Demo and experiments with taking a page and editing it separately and pulling in updates by dragging the journal from a remote page to a writable local copy with the same page title, then forking the resulting merged page if it looks good. See Looking at Folding Bikes.
Source control workflow, including git branching, moving, and forking. "git reflog" use to recover clobbered or lost commits.
An extended reflection on using sets of fedwiki sites for collaboration, partly springing from Brian's questions about scaling to creating a common perspective or statement from a larger group of folks than Thompson Morrison's and co-authors.
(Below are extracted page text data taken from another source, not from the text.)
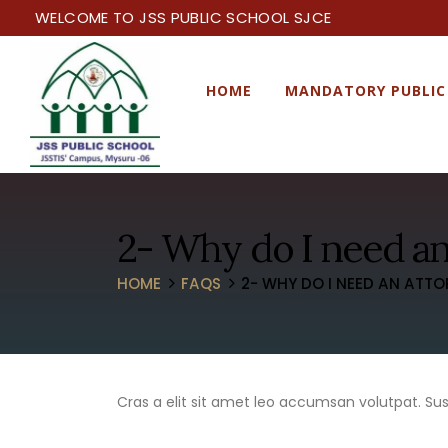
WELCOME TO JSS PUBLIC SCHOOL SJCE
HOME
MANDATORY PUBLIC
2- Why do I need an
HOME
FAQS
2- WHY DO I NEED AN ATTO
Cras a elit sit amet leo accumsan volutpat. Suspe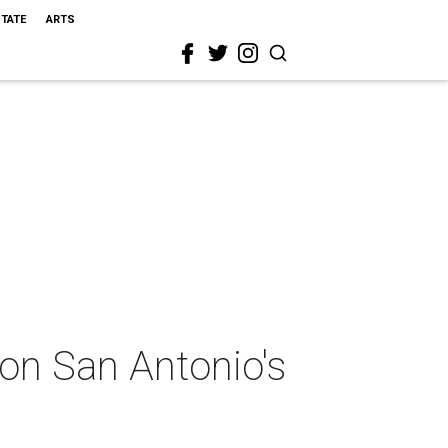
STATE
ARTS
 on San Antonio's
Ward and Paul's ongoing work to create and update the tools, including the Supercollaborator; Ward and Thompson reflecting together on how the collaborative book process was achieved; perhaps Thompson will need to show sequences of annotated screen shots to give examples of the moves in the editing process. Ward reflects that Thompson's process comparing sets of linked pages in the Supercollaborator isn't present in page history, but was important in shaping editing decisions.
The Tilt Five VR/AR system, and Ward's prototyping of 3D renderings which could be used with Tilt Five for making sense of data sets, exploring and zooming through the representations and getting detail in the close-up views.
How big is a screen? Many mobile devices have small-in-size screens which have many pixels of detail. A nod back to the mobile device affordances; they may be able to provide sharper images than AR/VR goggles.
Ward demonstrates 3D working diagrams of server health and status which can be turned, zoomed, and looked into for details; a aggregate of small multiples in the Tufte sense but offering space for moving through interactively.
Robert Sterbal offers fun mosaic renderings of Ward's 3D visual navigation graphs derived from an information technology business's server operational status.
Nick Niemeir attending, a member of the community with strong contributions to the platform whom I (transcriber) haven't seen often on Zoom.